目下建設中の「 釜石の家 」はFSU工法(過去の設計事例はこちら)で杉の木をふんだんに使用した一人暮らしの建て主のための平屋の住宅です。建て主は現在名古屋に住んでおり、リタイヤ後の生活を、自然豊かで生まれ育った故郷に近い街で過ごしたいという考えで結設計と一緒に土地探しからお付き合いさせていただき、この地に計画することになりました。
建て主さんは住まい方には具体的なイメージを持っており、災害に備えられる強い住宅、自然エネルギーを使って電気代やガス代など維持費を抑えることが希望でしたので、太陽光発電、太陽熱給湯のソーラーパネルを南に向いた切り妻屋根に載せる計画としています。
梅雨の合間の6月に上棟し(←前回ブログ参照)、ガルバリウム鋼板の屋根が葺かれ、開口部にはサッシが入り、だんだんと家の体をなしてきました。
ご覧のとおり居室は陽当たりのいい南側に配置されていますが、一部、奥まっていて光が届かない箇所があり、北側の屋根にトップライトを設置しています。雪の多い地域ではトップライトの上部に通称「ジャンプ台」と呼ばれる積雪対策を施工します。あたかもジャンプ台のような急勾配を付けてトップライトの上部や周辺部に降り積もった雪が溜まらないようにするのです。(参考:日本ベルックス 積雪用鋼板横葺き施工参考例)

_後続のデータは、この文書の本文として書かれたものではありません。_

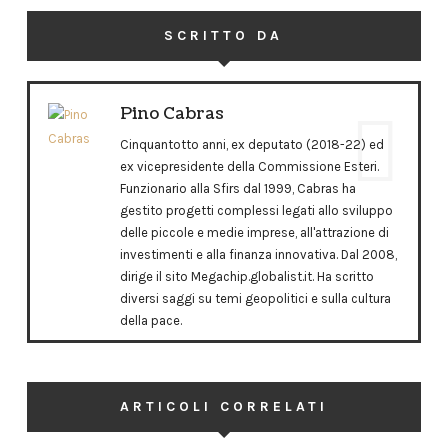
SCRITTO DA
Pino Cabras
Cinquantotto anni, ex deputato (2018-22) ed
ex vicepresidente della Commissione Esteri.
Funzionario alla Sfirs dal 1999, Cabras ha
gestito progetti complessi legati allo sviluppo
delle piccole e medie imprese, all'attrazione di
investimenti e alla finanza innovativa. Dal 2008,
dirige il sito Megachip.globalist.it. Ha scritto
diversi saggi su temi geopolitici e sulla cultura
della pace.
ARTICOLI CORRELATI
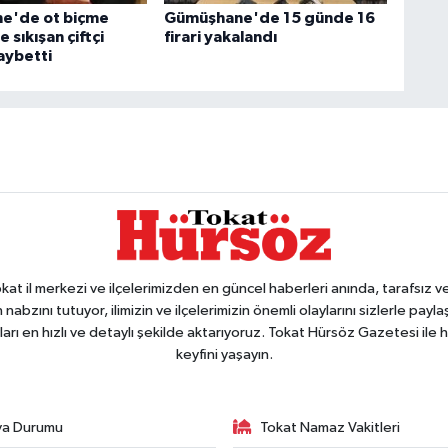
e'de ot biçme
Gümüşhane'de 15 günde 16
 sıkışan çiftçi
firari yakalandı
aybetti
 il merkezi ve ilçelerimizden en güncel haberleri anında, tarafsız ve e
 nabzını tutuyor, ilimizin ve ilçelerimizin önemli olaylarını sizlerle pay
arı en hızlı ve detaylı şekilde aktarıyoruz. Tokat Hürsöz Gazetesi il
keyfini yaşayın.
va Durumu
Tokat Namaz Vakitleri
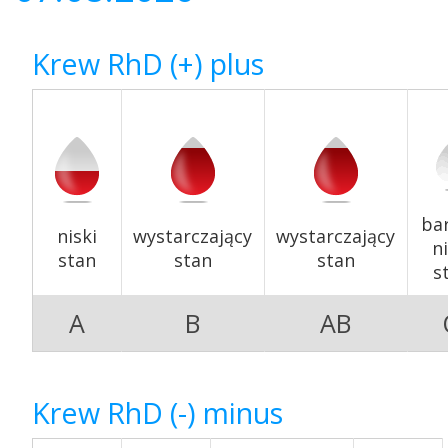
Krew RhD (+) plus
RCKiK
Akcje wyjazdowe
ba
niski
wystarczający
wystarczający
ni
stan
stan
stan
s
Krwiodawcy
A
B
AB
Krew RhD (-) minus
Szpitale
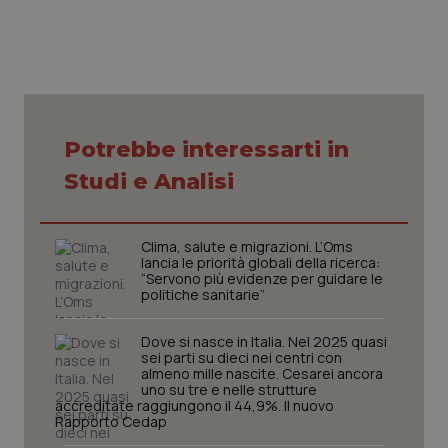
Potrebbe interessarti in
Studi e Analisi
Clima, salute e migrazioni. L’Oms
lancia le priorità globali della ricerca:
“Servono più evidenze per guidare le
politiche sanitarie”
Dove si nasce in Italia. Nel 2025 quasi
sei parti su dieci nei centri con
almeno mille nascite. Cesarei ancora
uno su tre e nelle strutture
accreditate raggiungono il 44,9%. Il nuovo
Rapporto Cedap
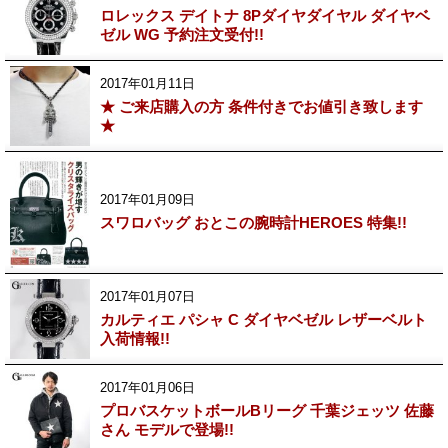
ロレックス デイトナ 8Pダイヤダイヤル ダイヤベ
ゼル WG 予約注文受付!!
2017年01月11日
★ ご来店購入の方 条件付きでお値引き致します
★
2017年01月09日
スワロバッグ おとこの腕時計HEROES 特集!!
2017年01月07日
カルティエ パシャ C ダイヤベゼル レザーベルト
入荷情報!!
2017年01月06日
プロバスケットボールBリーグ 千葉ジェッツ 佐藤
さん モデルで登場!!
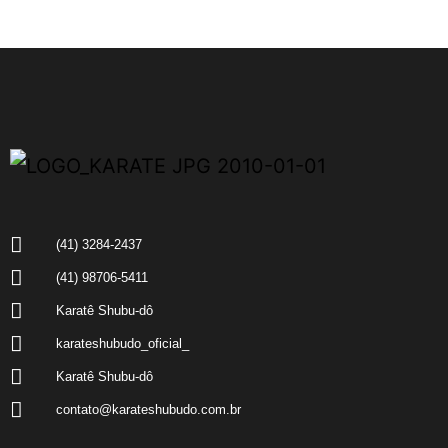
(41) 3284-2437
(41) 98706-5411
Karatê Shubu-dô
karateshubudo_oficial_
Karatê Shubu-dô
contato@karateshubudo.com.br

今回は、施工者の方の経験から両脇に雪が流れるような形状に板金を製作していただきました。岩手の中でも特に雪深い遠野市の施工者ならではの配慮です。雪対策だけでなく頂部から流れてきた雨水もトップライトにかからずに流れやすくなっています。
トップライト直下はキッチン、水回りスペースに続く通路になります。北側からの光は直射日光のように強烈ではなく明るく安定していますので、日中は照明だけに頼らない明るさをもたらし、省エネにも寄与してくれそうです。
今回の現場では電気、設備の施工者の方たちとも打ち合わせをしました。FSU工法の配線や配管工事は、同じ木造の在来工法と違って内装が構造材が現しになるこの工法ならでは難しさがあります。それらを計画的にうまく隠す必要があるのですが、そこをよく理解していただけて施工されていました。
また、設計段階で分電盤の位置などから ここが最適だろう と指定していた電気の引き込み位置では、道路上で電線が横断するため規定の高さが取れず、位置を変更することにしました。(参考:東京電力 引込線地上高および離隔について)
私たちの事務所から「 釜石の家 」までは遠く、現場まで片道6時間かけて工事監理に行きますが、そのたびに得るものや気づきがあります。待ち遠しい完成までは、あと2か月程度です。